自由に夢を求める事ができる国アメリカで少女達は有名になることやロックをすることを夢見て、下品だけど敏腕なプロデューサーは少女を使って金儲けを夢見て、
それが軋轢を生み、いろんなことがあって解散になるわけですが、なんかいつの時代もかわらないことなんだなあと思うわけですが、
それを1980年代のアメリカカルフォルニアの雰囲気とロック音楽で装飾された映像がなんかちょっと心地よかったりします。

始まったはじめのエピソードにでてきますが、
ジェリーは家族があり、アル中の父親と普通に生きる姉(ジェリーの理解者)がいる。
その家族との思いの交錯があるんだけど、毎日お金も無く忙しくトレーラーでツアーでアメリカ中を回る日々はホントに貧乏で辛いものだったんだろう。だけど実際そうでもしない限り、いろんな人に見てもらえないし誰にも理解してもらえないわけですが、少女の見る狭い世界観なんかもあって、家族と暮らしたいと思う。
まあいろんなことがあって、ボーカルが脱退し、看板のボーカルを無くしたランナウェイズは解散になるわけです。
ありきたりかもしれないし誰もが思うことかもしれないストーリーだけど映像と音楽の力で非常にいいものにしている。

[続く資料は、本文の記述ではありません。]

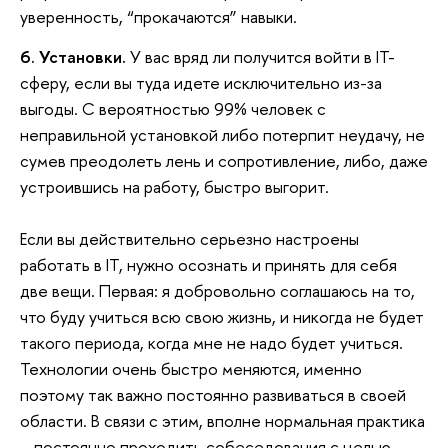
уверенность, “прокачаются” навыки.
6. Установки.
У вас вряд ли получится войти в IT-
сферу, если вы туда идете исключительно из-за
выгоды. С вероятностью 99% человек с
неправильной установкой либо потерпит неудачу, не
сумев преодолеть лень и сопротивление, либо, даже
устроившись на работу, быстро выгорит.
Если вы действительно серьезно настроены
работать в IT, нужно осознать и принять для себя
две вещи. Первая: я добровольно соглашаюсь на то,
что буду учиться всю свою жизнь, и никогда не будет
такого периода, когда мне не надо будет учиться.
Технологии очень быстро меняются, именно
поэтому так важно постоянно развиваться в своей
области. В связи с этим, вполне нормальная практика
– постоянно проходить собеседования с целью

ロックをする人間はほんとろくな人間じゃないしろくな生き方ができない。
そもそも自分の生計を立てるのがロックや音楽にする、せざるを得ない人間なんてほんとろくでもない人間なんですよ。
でもそういう狂った人にしかいい音楽や曲は作れない

特に意味がわからなかったエピソードは、日本へ遠征へ行くところ。
たぶん本当のランナウェイズが日本に遠征に言ったのでしょう。
飛行機にアルコールと白い粉を持ち込む所や、飛行機の中で白い粉を吸うシーン。
日本人の意味のわからない熱狂振りなどほんと意味わからなかった。当時日本でもそれほど人気があったのだなあ。
でも日本での遠征の裏側にバンド存続の危機があったというメッセージなのでしょう。

映画ランナウェイズは
ある1970年代の女性ロックバンド「The Runaways」の栄枯盛衰をドキュメント的になぞらったもの。
ザ・ランナウェイズを知らないと映画にのめりこまないと、話についていけないと思う。
ストーリーはありきたりでドキュメント的だけれど、音楽と映像と1970年代アメリカの雰囲気がすごく伝わってきて楽しく観れたと思います!センキュー!

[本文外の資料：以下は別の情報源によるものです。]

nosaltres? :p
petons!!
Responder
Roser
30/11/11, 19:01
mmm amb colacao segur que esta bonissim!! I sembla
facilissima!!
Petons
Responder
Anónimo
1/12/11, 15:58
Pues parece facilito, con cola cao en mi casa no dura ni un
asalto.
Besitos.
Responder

●話が変わるが、ちょうどこの頃話題になっていたことがある。
結婚への憧れや、いくら働いても、月給15万から上がらないなどの悩みで上原美優の自殺がちょうど問題になっていた。
たぶんろくな男がいなかったんだろうし、アイドルになってみて結局はいつまでったってもお金持ちになれないし結婚も出来ず、最愛の母が亡くなってしまったことで本当に彼女の支えがなくなってしまい自殺にいたったのだろうか。

日本の若いロックミュージシャンの神聖かまってちゃんがNHKでやっていたらしいが、
弟に聞いた話だけど、の子が忙しくてNHKの人に八つ当たりしたりもともと精神的も不安定で泣いてしまうシーンがあるらしい。

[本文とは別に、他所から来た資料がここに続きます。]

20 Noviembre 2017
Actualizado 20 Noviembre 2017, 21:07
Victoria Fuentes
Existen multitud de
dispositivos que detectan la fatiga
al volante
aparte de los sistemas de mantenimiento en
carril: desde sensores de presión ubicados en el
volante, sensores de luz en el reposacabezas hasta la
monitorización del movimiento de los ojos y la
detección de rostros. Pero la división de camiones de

芸能人であれば華やかであるはずが、音楽であれば本来想像力など必要とするはずが、それをお金を得るための手段とされてしまうことで馬車馬のように働かされ、歌も作らされ、理想とかけ離れて精神的も疲れてしまう状態が非常によくみてとれる。

アイドルやロックミュージシャンはどれだけ凄くてもやっぱり自分だけで売れることはできない。事務所があって、そこがその能力を世界に周知させ、お金を生み出す。人間が欲しいものは結局はお金だったりする。
お金を生み出すには投資がいる。
芸能事務所というのは、広告に対する投資だけで運営するというずるい会社なのかもしれない。
なぜなら、アイドル、ミュージシャンがある程度まで育った才能が完成したものに投資しているだけで、完成する前は投資していないからだ。
だけど芸能事務所、プロデューサーがあるからこそ、アイドルやロックミュージシャンは地元の有名人程度で終わることなく、世界的な有名人になれるのだ。